As I found out when putting this post together, calculating calories and nutritional breakdown TAKES AN AGE and is a CHORE and it’s no wonder I often don’t know how many calories I’m taking in on a normal day if it takes so much effort to work it all out. And this is probably the case for most people, who, if they are anything like me – a runner who wants to keep their weight low/stay where they are, are likely to underestimate the caloric demands of their body day in, day out. If this is the case, then most runners are probably underfed and undernourished.

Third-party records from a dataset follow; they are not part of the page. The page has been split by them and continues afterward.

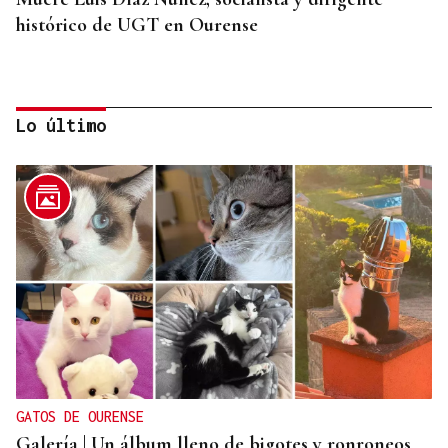
histórico de UGT en Ourense
Lo último
CANEDO
Un herido en la colisión entre dos coches en la
entrada a las termas de Outariz
GATOS DE OURENSE
Galería | Un álbum lleno de bigotes y ronroneos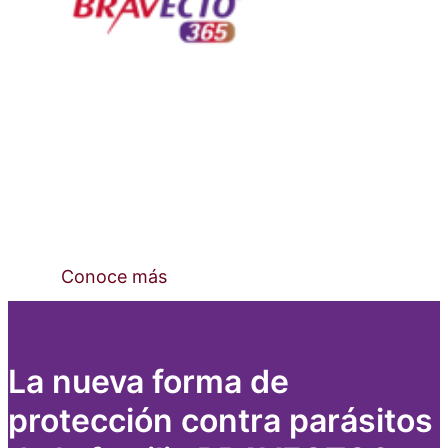
Bravecto 365®,
1 año de protección
contra pulgas, garrapatas y ácaros
con una sola
dosis.
Conoce más
La nueva forma de
protección contra parásitos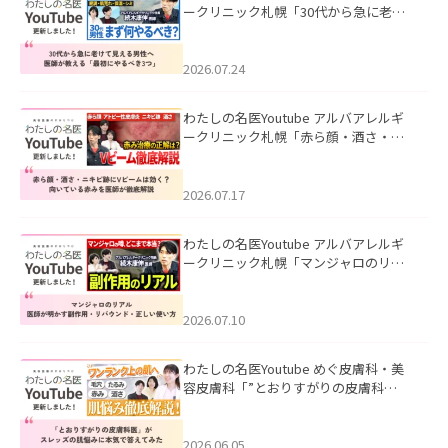
ークリニック札幌「30代から急に老け
て見える男性へ｜医師が教える「最初
にやるべき3つ」」を公開いたしまし
た。
2026.07.24
わたしの名医Youtube アルバアレルギ
ークリニック札幌「赤ら顔・酒さ・ニ
キビ跡にVビームは効く？向いている赤
みを医師が徹底解説」を公開いたしま
した。
2026.07.17
わたしの名医Youtube アルバアレルギ
ークリニック札幌「マンジャロのリア
ル｜医師が明かす副作用・リバウン
ド・正しい使い方」を公開いたしまし
た。
2026.07.10
わたしの名医Youtube めぐ皮膚科・美
容皮膚科「”とおりすがりの皮膚科
医”がスレッズの肌悩みに本気で答えて
みた」を公開いたしました。
2026.06.05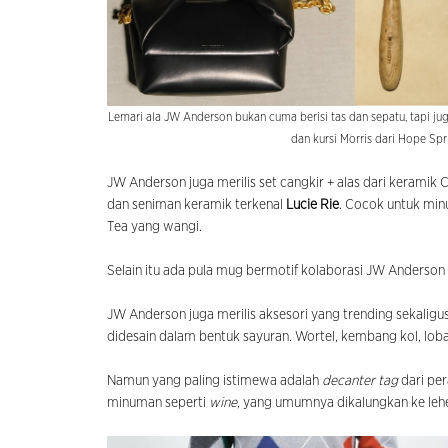
Lemari ala JW Anderson bukan cuma berisi tas dan sepatu, tapi jug
dan kursi Morris dari Hope Sp
JW Anderson juga merilis set cangkir + alas dari keramik 
dan seniman keramik terkenal
Lucie Rie
. Cocok untuk min
Tea yang wangi.
Selain itu ada pula mug bermotif kolaborasi JW Anderso
JW Anderson juga merilis aksesori yang trending sekaligus
didesain dalam bentuk sayuran. Wortel, kembang kol, lobak..
Namun yang paling istimewa adalah
decanter tag
dari per
minuman seperti
wine
, yang umumnya dikalungkan ke lehe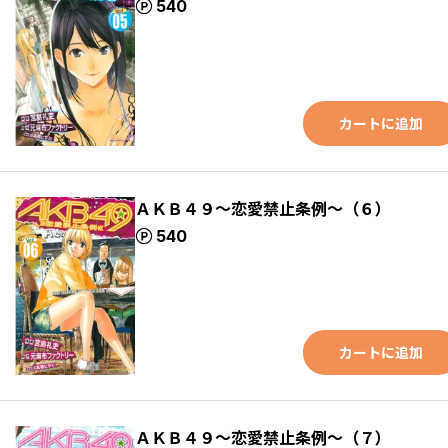
ポイント
540
カートに追加
ＡＫＢ４９～恋愛禁止条例～（６）
ポイント
540
カートに追加
ＡＫＢ４９～恋愛禁止条例～（７）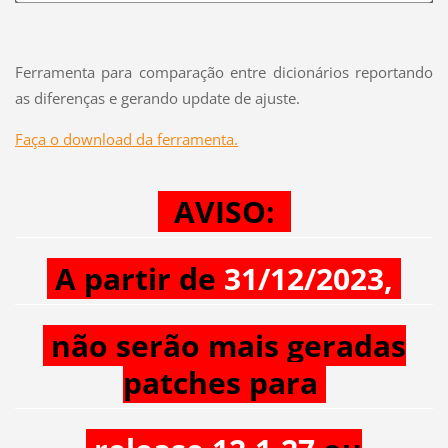
Ferramenta para comparação entre dicionários reportando
as diferenças e gerando update de ajuste.
Faça o download da ferramenta.
AVISO:
A partir de
31/12/2023,
não serão mais geradas
patches para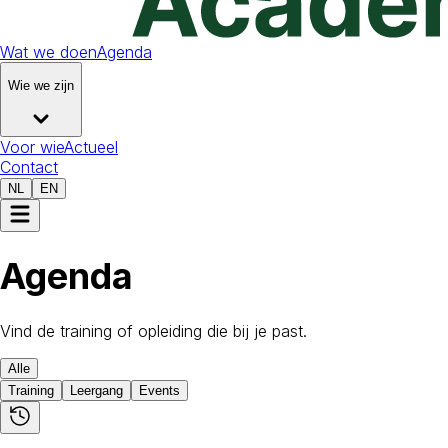
Wat we doen
Agenda
Wie we zijn
Voor wie
Actueel
Contact
NL
EN
Agenda
Vind de training of opleiding die bij je past.
Alle
Training
Leergang
Events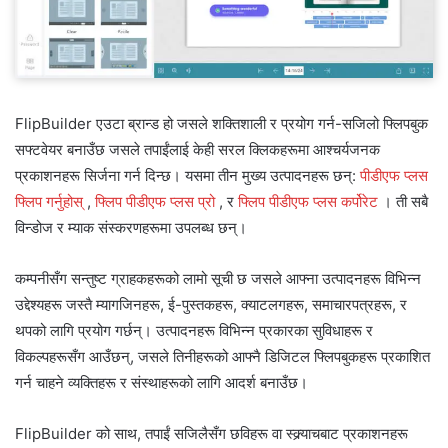
FlipBuilder एउटा ब्रान्ड हो जसले शक्तिशाली र प्रयोग गर्न-सजिलो फ्लिपबुक
सफ्टवेयर बनाउँछ जसले तपाईंलाई केही सरल क्लिकहरूमा आश्चर्यजनक
प्रकाशनहरू सिर्जना गर्न दिन्छ। यसमा तीन मुख्य उत्पादनहरू छन्:
पीडीएफ प्लस
फ्लिप गर्नुहोस्
,
फ्लिप पीडीएफ प्लस प्रो
, र
फ्लिप पीडीएफ प्लस कर्पोरेट
। ती सबै
विन्डोज र म्याक संस्करणहरूमा उपलब्ध छन्।
कम्पनीसँग सन्तुष्ट ग्राहकहरूको लामो सूची छ जसले आफ्ना उत्पादनहरू विभिन्न
उद्देश्यहरू जस्तै म्यागजिनहरू, ई-पुस्तकहरू, क्याटलगहरू, समाचारपत्रहरू, र
थपको लागि प्रयोग गर्छन्। उत्पादनहरू विभिन्न प्रकारका सुविधाहरू र
विकल्पहरूसँग आउँछन्, जसले तिनीहरूको आफ्नै डिजिटल फ्लिपबुकहरू प्रकाशित
गर्न चाहने व्यक्तिहरू र संस्थाहरूको लागि आदर्श बनाउँछ।
FlipBuilder को साथ, तपाईं सजिलैसँग छविहरू वा स्क्र्याचबाट प्रकाशनहरू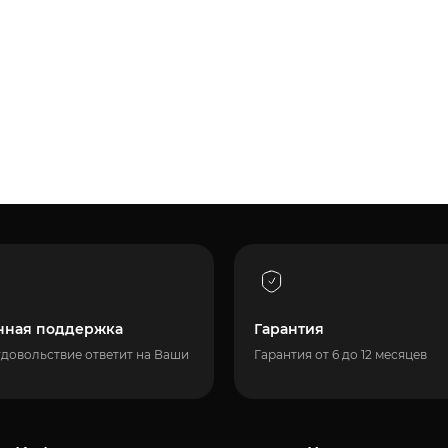
нная поддержка
Гарантия
удовольствие ответит на Ваши
Гарантия от 6 до 12 месяцев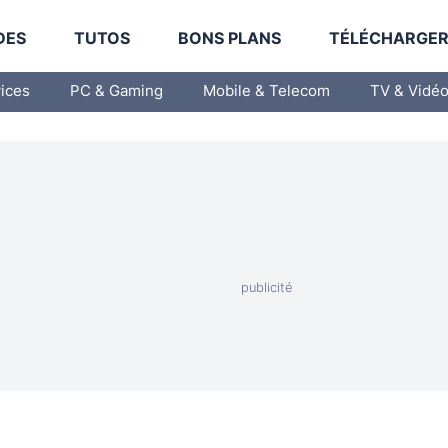
DES
TUTOS
BONS PLANS
TÉLÉCHARGE
vices
PC & Gaming
Mobile & Telecom
TV & Vidé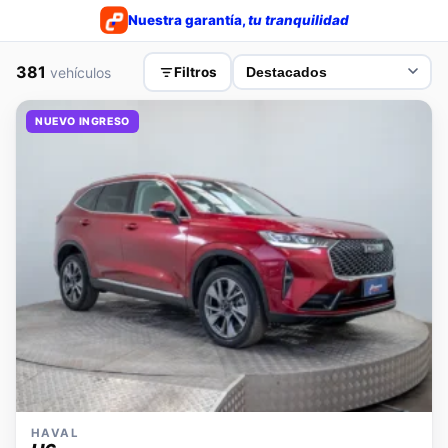
Nuestra garantía,
tu tranquilidad
381
vehículos
Filtros
NUEVO INGRESO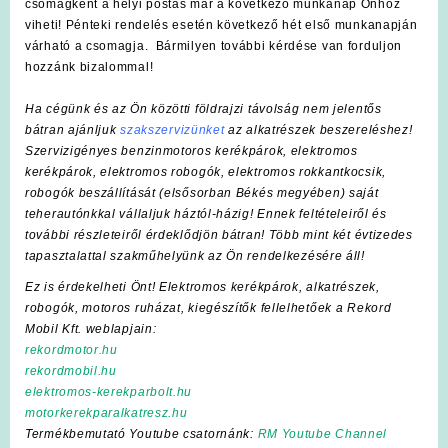
csomagként a helyi postás már a következő munkanap Önhöz
viheti! Pénteki rendelés esetén következő hét első munkanapján
várható a csomagja. Bármilyen további kérdése van forduljon
hozzánk bizalommal!
Ha cégünk és az Ön közötti földrajzi távolság nem jelentős
bátran ajánljuk
szakszervizünket
az alkatrészek beszereléshez!
Szervizigényes benzinmotoros kerékpárok, elektromos
kerékpárok, elektromos robogók, elektromos rokkantkocsik,
robogók beszállítását (elsősorban Békés megyében) saját
teherautónkkal vállaljuk háztól-házig! Ennek feltételeiről és
további részleteiről érdeklődjön bátran! Több mint két évtizedes
tapasztalattal szakműhelyünk az Ön rendelkezésére áll!
Ez is érdekelheti Önt! Elektromos kerékpárok, alkatrészek,
robogók, motoros ruházat, kiegészítők fellelhetőek a Rekord
Mobil Kft. weblapjain:
rekordmotor.hu
rekordmobil.hu
elektromos-kerekparbolt.hu
motorkerekparalkatresz.hu
Termékbemutató Youtube csatornánk:
RM Youtube Channel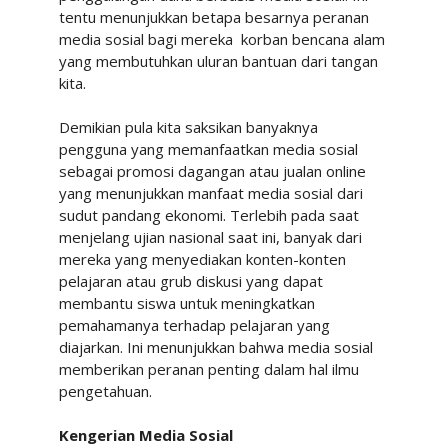
tentu menunjukkan betapa besarnya peranan
media sosial bagi mereka
korban bencana alam
yang membutuhkan uluran bantuan dari tangan
kita.
Demikian pula kita saksikan banyaknya
pengguna yang memanfaatkan media sosial
sebagai promosi dagangan atau jualan online
yang menunjukkan manfaat media sosial dari
sudut pandang ekonomi. Terlebih pada saat
menjelang ujian nasional saat ini, banyak dari
mereka yang menyediakan konten-konten
pelajaran atau grub diskusi yang dapat
membantu siswa untuk meningkatkan
pemahamanya terhadap pelajaran yang
diajarkan. Ini menunjukkan bahwa media sosial
memberikan peranan penting dalam hal ilmu
pengetahuan.
Kengerian Media Sosial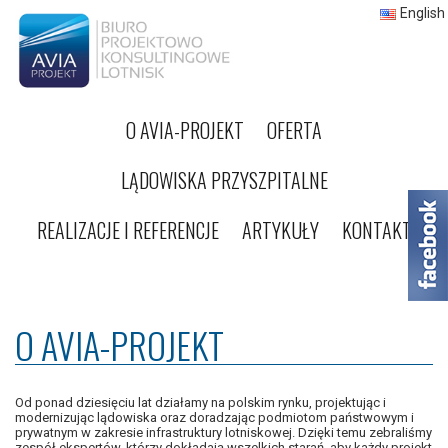
English
O AVIA-PROJEKT
OFERTA
LĄDOWISKA PRZYSZPITALNE
REALIZACJE I REFERENCJE
ARTYKUŁY
KONTAKT
O AVIA-PROJEKT
Od ponad dziesięciu lat działamy na polskim rynku, projektując i
modernizując lądowiska oraz doradzając podmiotom państwowym i
prywatnym w zakresie infrastruktury lotniskowej. Dzięki temu zebraliśmy
zespół ekspertów, którzy dokładają wszelkich starań, aby każdy projekt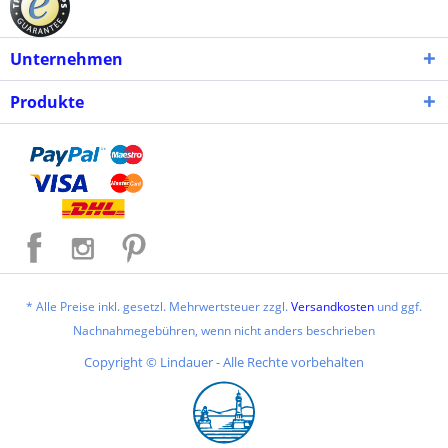
Unternehmen
Produkte
* Alle Preise inkl. gesetzl. Mehrwertsteuer zzgl.
Versandkosten
und ggf.
Nachnahmegebühren, wenn nicht anders beschrieben
Copyright © Lindauer - Alle Rechte vorbehalten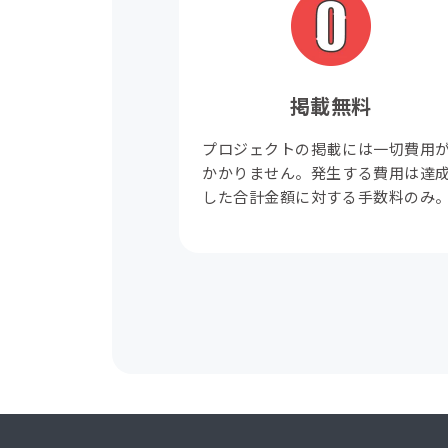
掲載無料
プロジェクトの掲載には一切費用
かかりません。発生する費用は達
した合計金額に対する手数料のみ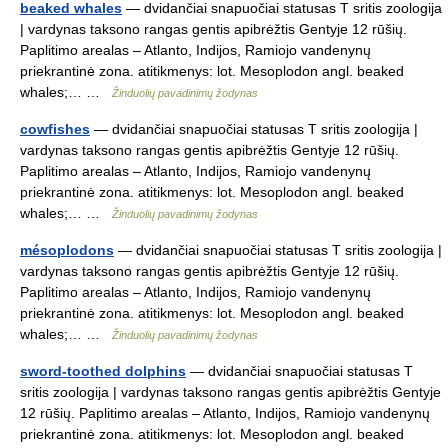
beaked whales
— dvidančiai snapuočiai statusas T sritis zoologija
| vardynas taksono rangas gentis apibrėžtis Gentyje 12 rūšių.
Paplitimo arealas – Atlanto, Indijos, Ramiojo vandenynų
priekrantinė zona. atitikmenys: lot. Mesoplodon angl. beaked
whales;… …
Žinduolių pavadinimų žodynas
cowfishes
— dvidančiai snapuočiai statusas T sritis zoologija |
vardynas taksono rangas gentis apibrėžtis Gentyje 12 rūšių.
Paplitimo arealas – Atlanto, Indijos, Ramiojo vandenynų
priekrantinė zona. atitikmenys: lot. Mesoplodon angl. beaked
whales;… …
Žinduolių pavadinimų žodynas
mésoplodons
— dvidančiai snapuočiai statusas T sritis zoologija |
vardynas taksono rangas gentis apibrėžtis Gentyje 12 rūšių.
Paplitimo arealas – Atlanto, Indijos, Ramiojo vandenynų
priekrantinė zona. atitikmenys: lot. Mesoplodon angl. beaked
whales;… …
Žinduolių pavadinimų žodynas
sword-toothed dolphins
— dvidančiai snapuočiai statusas T
sritis zoologija | vardynas taksono rangas gentis apibrėžtis Gentyje
12 rūšių. Paplitimo arealas – Atlanto, Indijos, Ramiojo vandenynų
priekrantinė zona. atitikmenys: lot. Mesoplodon angl. beaked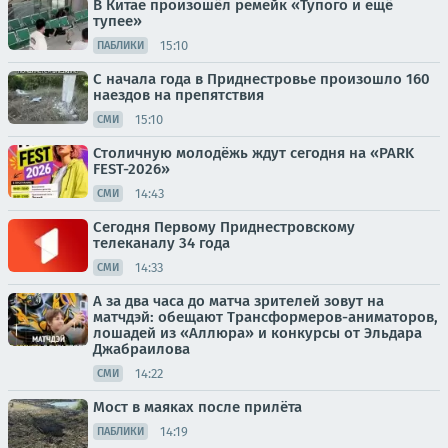
В Китае произошёл ремейк «Тупого и ещё
тупее»
15:10
ПАБЛИКИ
С начала года в Приднестровье произошло 160
наездов на препятствия
15:10
СМИ
Столичную молодёжь ждут сегодня на «PARK
FEST-2026»
14:43
СМИ
Сегодня Первому Приднестровскому
телеканалу 34 года
14:33
СМИ
А за два часа до матча зрителей зовут на
матчдэй: обещают Трансформеров-аниматоров,
лошадей из «Аллюра» и конкурсы от Эльдара
Джабраилова
14:22
СМИ
Мост в маяках после прилёта
14:19
ПАБЛИКИ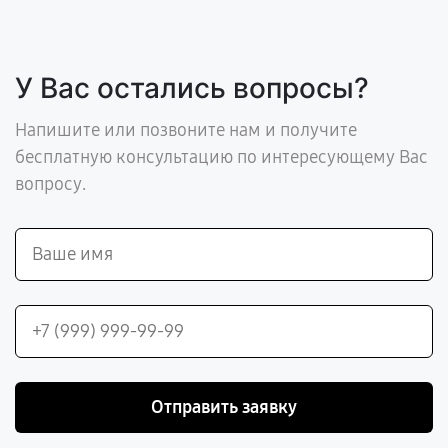
У Вас остались вопросы?
Напишите или позвоните нам и получите
бесплатную консультацию по интересующему Вас
вопросу.
Отправить заявку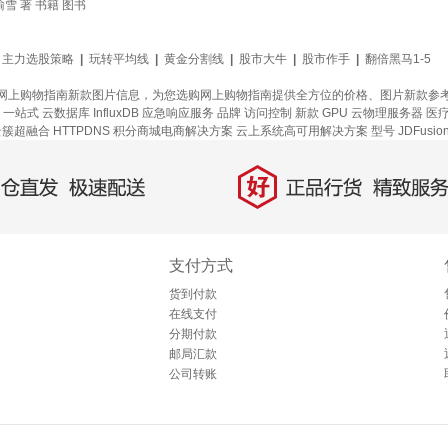
 著 书籍 图书
主力选股策略
|
玩转平均线
|
黄金分割线
|
股市大牛
|
股市作手
|
翻倍黑马1-5
网上购物指南新款图片信息，为您选购网上购物指南提供全方位的价格、图片新款参
一站式
云数据库 InfluxDB
应急响应服务
品牌
访问控制
新款
GPU 云物理服务器
医
云簇超融合
HTTPDNS
积分商城电商解决方案
云上系统高可用解决方案
型号
JDFusio
好
直发，极速配送
正品行货，精致服务
支付方式
货到付款
在线支付
分期付款
邮局汇款
公司转账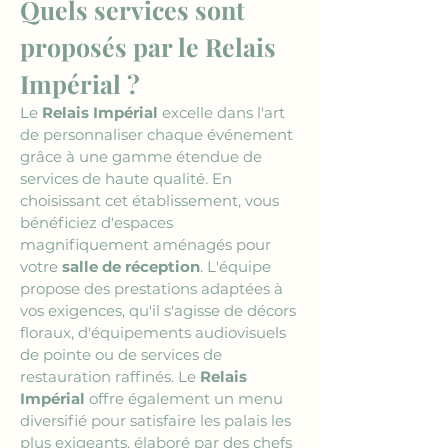
Quels services sont 
proposés par le Relais 
Impérial ?
Le 
Relais Impérial
 excelle dans l'art 
de personnaliser chaque événement 
grâce à une gamme étendue de 
services de haute qualité. En 
choisissant cet établissement, vous 
bénéficiez d'espaces 
magnifiquement aménagés pour 
votre 
salle de réception
. L'équipe 
propose des prestations adaptées à 
vos exigences, qu'il s'agisse de décors 
floraux, d'équipements audiovisuels 
de pointe ou de services de 
restauration raffinés. Le 
Relais 
Impérial
 offre également un menu 
diversifié pour satisfaire les palais les 
plus exigeants, élaboré par des chefs 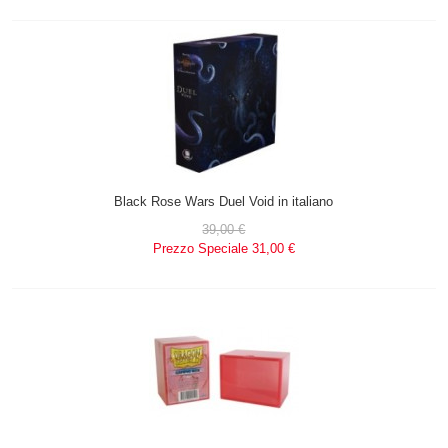
Black Rose Wars Duel Void in italiano
39,00 €
Prezzo Speciale
31,00 €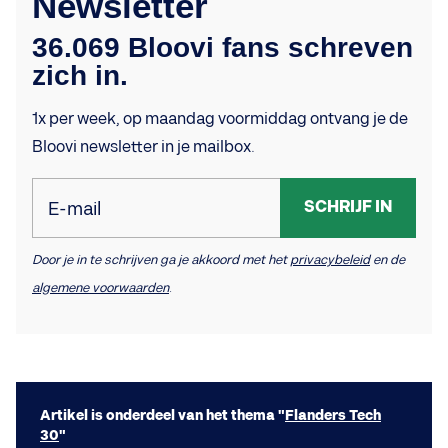
Newsletter
36.069 Bloovi fans schreven
zich in.
1x per week, op maandag voormiddag ontvang je de
Bloovi newsletter in je mailbox.
SCHRIJF IN
E-mail
Door je in te schrijven ga je akkoord met het
privacybeleid
en de
algemene voorwaarden
.
Artikel is onderdeel van het thema "
Flanders Tech
30
"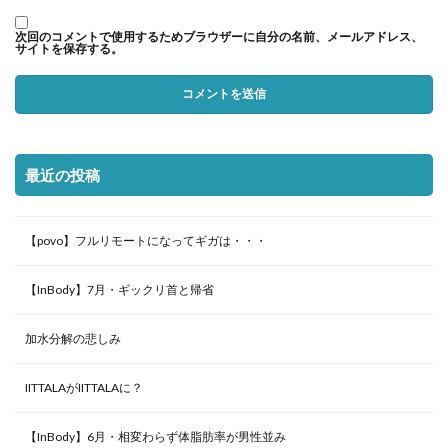
次回のコメントで使用するためブラウザーに自分の名前、メールアドレス、
サイトを保存する。
最近の投稿
【povo】フルリモートになってギガは・・・
【InBody】7月・ギックリ首と帰省
加水分解の悲しみ
IITTALAがIITTALAに？
【InBody】6月・相変わらず体脂肪率が男性並み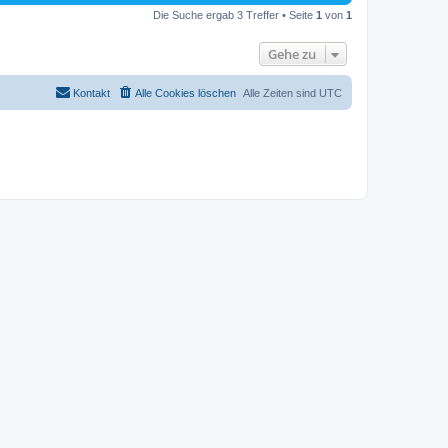
Die Suche ergab 3 Treffer • Seite
1
von
1
Gehe zu
Kontakt
Alle Cookies löschen
Alle Zeiten sind
UTC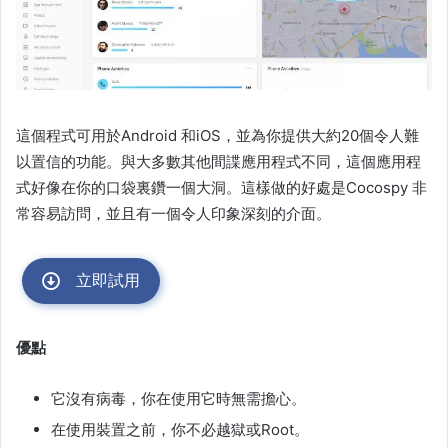
這個程式可用於Android 和iOS，並為你提供大約20個令人難
以置信的功能。與大多數其他間諜應用程式不同，這個應用程
式好像在你的口袋裏鑽一個大洞。這樣做的好處是Cocospy 非
常容易訪問，並且有一個令人印象深刻的介面。
立即試用
優點
它沒有病毒，你在使用它時無需擔心。
在使用裝置之前，你不必越獄或Root。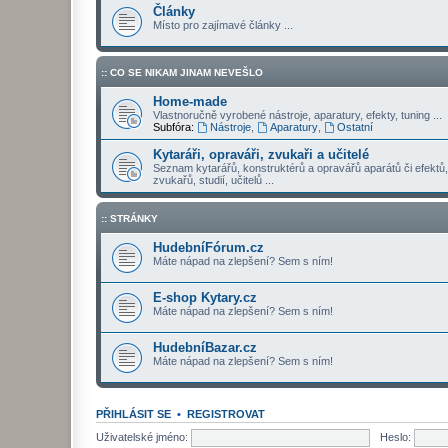
Články
Místo pro zajímavé články ...
:: CO SE NIKAM JINAM NEVEŠLO
Home-made
Vlastnoručně vyrobené nástroje, aparatury, efekty, tuning ...
Subfóra:
Nástroje
,
Aparatury
,
Ostatní
Kytaráři, opraváři, zvukaři a učitelé
Seznam kytarářů, konstruktérů a opravářů aparátů či efektů,
zvukařů, studií, učitelů ...
:: STRÁNKY
HudebníFórum.cz
Máte nápad na zlepšení? Sem s ním!
E-shop Kytary.cz
Máte nápad na zlepšení? Sem s ním!
HudebníBazar.cz
Máte nápad na zlepšení? Sem s ním!
PŘIHLÁSIT SE
•
REGISTROVAT
Uživatelské jméno:
Heslo: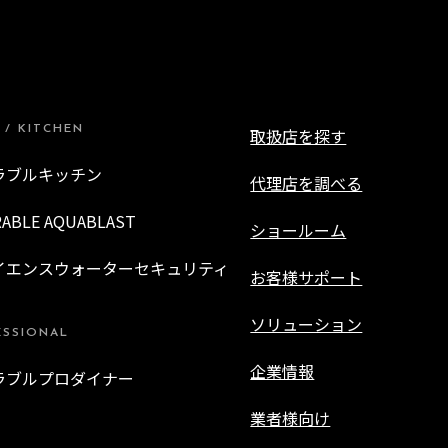
 / KITCHEN
取扱店を探す
ラブルキッチン
代理店を調べる
RABLE AQUABLAST
ショールーム
イエンスウォーターセキュリティ
お客様サポート
ソリューション
ESSIONAL
企業情報
ラブルプロダイナー
業者様向け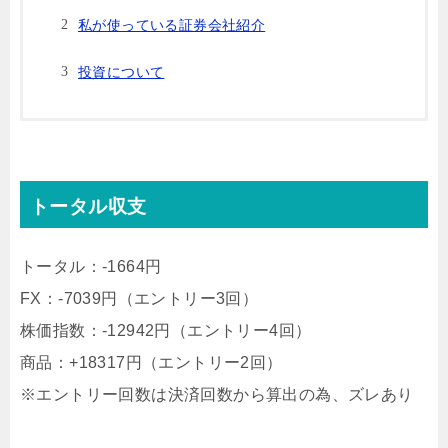
私が使っている証券会社紹介
投資について
トータル収支
トータル：-1664円
FX：-7039円（エントリー3回）
株価指数：-12942円（エントリー4回）
商品：+18317円（エントリー2回）
※エントリー回数は決済回数から算出の為、ズレあり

It doesn’t help either, the fact that there is such a variation between all of the different sources. What they have in common is that the basic minimum calorie intake for someone of my age, weight and height is approximately the same, or at least not radically different. Bodybuilding: 1402; Nancy Clark 1260; 1319; and my seminar, 1395 kcals. Where they differ, is the inclusion of a “daily activity” addition, outside of your running/other activity addition. Some have em, others don’t. It’s confusing.

Am I Getting Enough? In answer to my question, no I am quite clearly not getting enough.

What can I learn from all this mumbo jumbo? I need to make a conscious effort to consume more energy on days when I run so that my body has enough energy to get me through my runs; get a good, solid repair and recovery underway afterwards; and go about its ordinary daily business. Starting tomorrow, I have a 12 mile medium-long run in the morning and am ready to up my game 🙂

My plan over the next few weeks is to up my level of calories and if any of the above calculations are correct, then my weight should remain the same. I’m not sure if I can hack counting calories because frankly, it’s beyond tedious, but I plan to run up a few sample days for the purpose of comparison and in the name of science!

In Part Two of this Eating the Burn series, I will be looking at energy breakdown and examining what I should be eating as a runner.

Do you calculate your daily energy requirements as a runner or when you’re in training? Have you a go-to system that makes it easier or faster? Do you find all this calculation tiresome?


3 thoughts on “Eating the Burn Part 1: Eating MORE

  1. What a great post! You did a good job of breaking it all down. Interesting to see the results of your calculations and how are you did not get enough calories that day. Personally, I probably would not have that problem as when I do long runs I can eat all the things. 🙂 I’m usually not one for counting calories but it was interesting to read this.

    Liked by 1 person

    1. It’s fascinating when you break it all down to science and math but there’s no way I’d be able to do that every day. It’s just so tedious that I think I’d crack up! Good to know though.